The United Nations (UN) Security Council has adopted a resolution today calling on Syria to comply with the Organization for the Prohibition of Chemical Weapons (OPCW) for the destruction of its chemical weapons.
This is the first resolution the UN Security Council has passed on the situation in Syria since April 2012, when it mandated a UN mission to observe the implementation of a ceasefire plan. Despite the clear failure of this proposed ceasefire, resulting in now over 100,000 deaths and more than 2 million Syrian refugees, the UN Security Council has since failed to take any appropriate action.
Although the destruction of chemical weapons is important, the resolution that was adopted today falls terribly short of ensuring the protection of Syria’s population from the attacks and crimes that continue everyday.
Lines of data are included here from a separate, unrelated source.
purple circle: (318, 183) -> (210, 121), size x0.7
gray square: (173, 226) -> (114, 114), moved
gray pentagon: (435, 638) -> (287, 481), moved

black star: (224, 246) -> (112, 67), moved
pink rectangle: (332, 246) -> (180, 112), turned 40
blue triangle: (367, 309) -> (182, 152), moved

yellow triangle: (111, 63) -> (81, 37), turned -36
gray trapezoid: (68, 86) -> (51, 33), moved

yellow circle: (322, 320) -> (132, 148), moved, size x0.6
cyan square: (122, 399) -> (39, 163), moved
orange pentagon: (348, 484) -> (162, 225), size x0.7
In particular, FIDH condemns the fact that this resolution does not establish any mechanisms of accountability for the international crimes perpetrated against the Syrian people.
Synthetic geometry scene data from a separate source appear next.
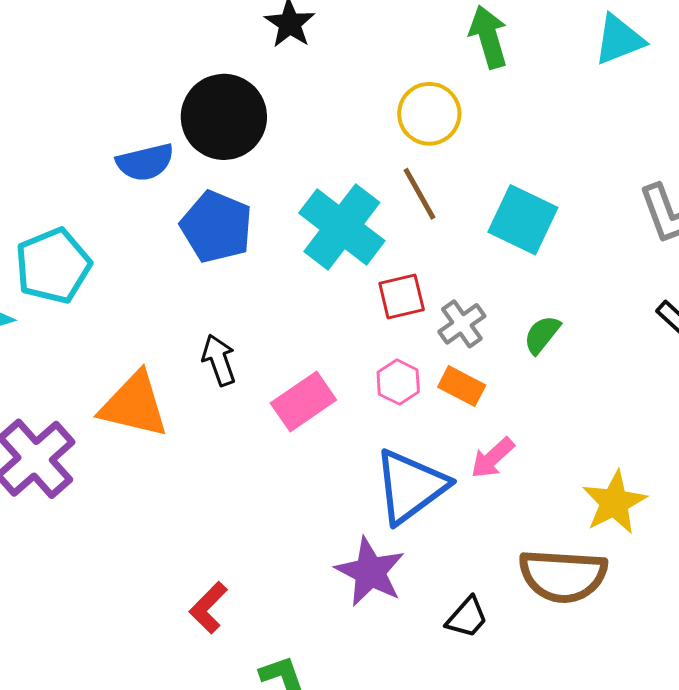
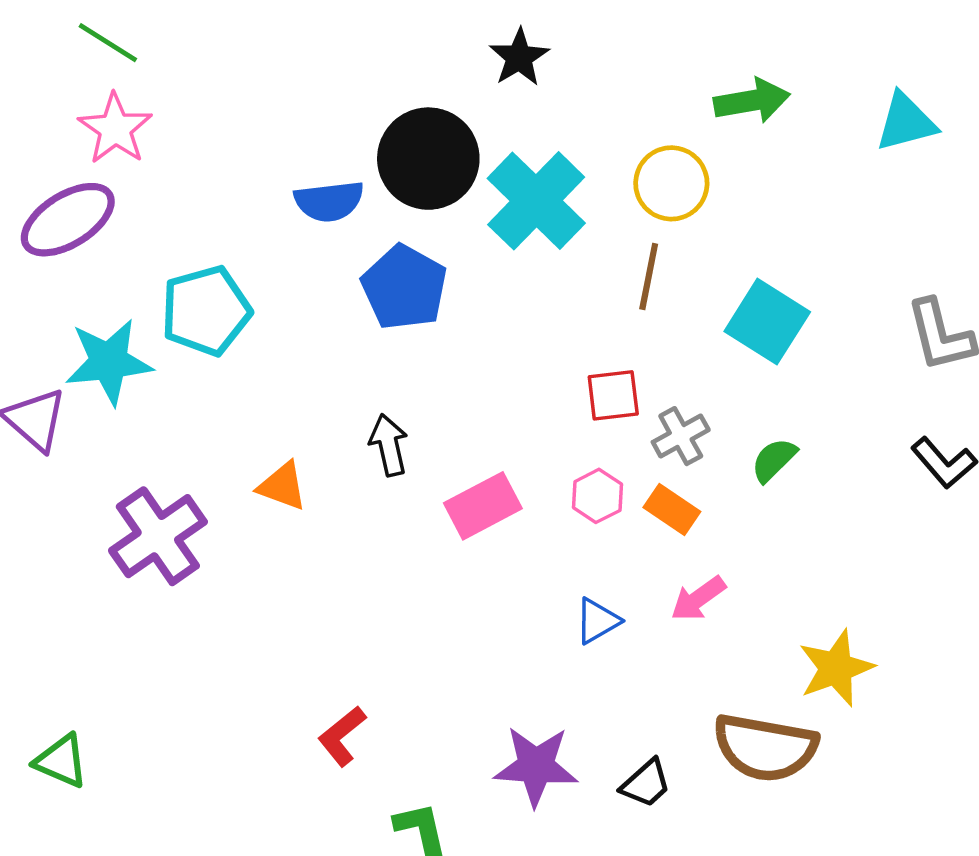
green arrow: (488, 37) -> (752, 101), turned 90
brown line: (420, 194) -> (649, 277), turned 34
cyan cross: (342, 227) -> (536, 201), moved
orange triangle: (134, 405) -> (282, 486), size x0.6
blue triangle: (410, 486) -> (597, 621), size x0.5
purple star: (370, 572) -> (536, 766), moved, turned -30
“If those most responsible for the international crimes committed in Syria are not brought to justice, this will be a tacit endorsement for escalating massacres and other international crimes,” stated Karim Lahidji, President of FIDH.
Human rights groups, including FIDH, have been urging the UN Security Council for over 2 years to refer the situation in Syria to the International Criminal Court (ICC) . This was echoed in a letter addressed to the UN Security Council on 14 January 2013 by Switzerland and co-signed by 56 other countries .
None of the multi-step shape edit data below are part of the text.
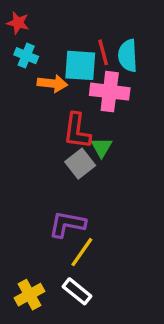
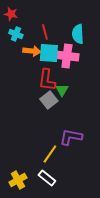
red line: (103, 52) -> (45, 32), moved
cyan square: (80, 65) -> (49, 53), moved
purple L-shape: (67, 224) -> (71, 137), moved

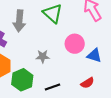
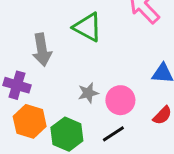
pink circle: (75, 44) -> (120, 100), moved

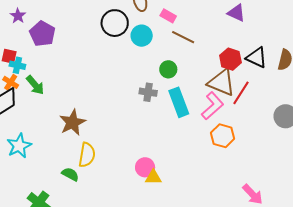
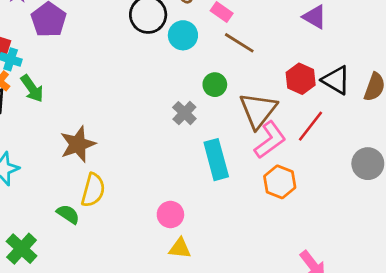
brown triangle: (221, 82) -> (258, 110), moved, turned 40
gray cross: (148, 92) -> (184, 113), turned 30
cyan rectangle: (179, 102) -> (216, 160), moved
yellow triangle: (153, 177) -> (180, 248), moved

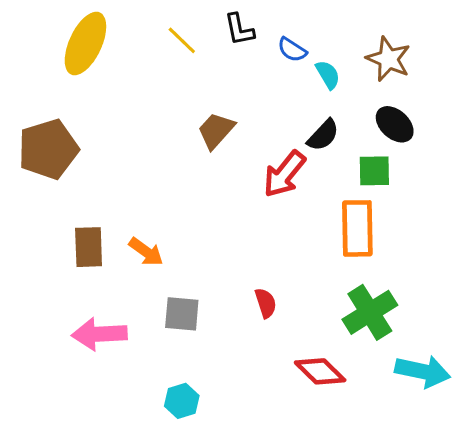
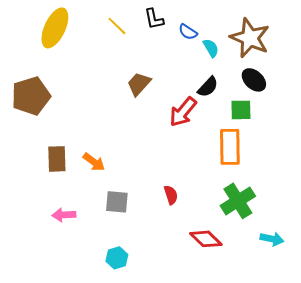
brown star: (388, 59) -> (250, 38), size x1.4
pink arrow: (99, 334) -> (64, 215), size x0.7
cyan arrow: (423, 371) -> (272, 239), size x0.7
The UN High Commissioner for Human Rights has also repeatedly called for an ICC referral in the case of Syria, and several heads of state again insisted on accountability in Syria during the UN General Assembly held this past week in New York. Nevertheless, the UN Security Council continues to ignore these urgent calls.
“By refusing to include a referral to the ICC or any other accountability mechanism in today’s resolution, the UN Security Council has again failed to put an end to the cycle of violence in Syria,” Karim Lahidji added.
Although today’s resolution does state that those responsible for the use of chemical weapons “should be held accountable,” it includes no actual mechanisms for accountability. FIDH again insists that the UN Security Council must adopt concrete measures to ensure justice for Syria’s victims and the prevention of future crimes.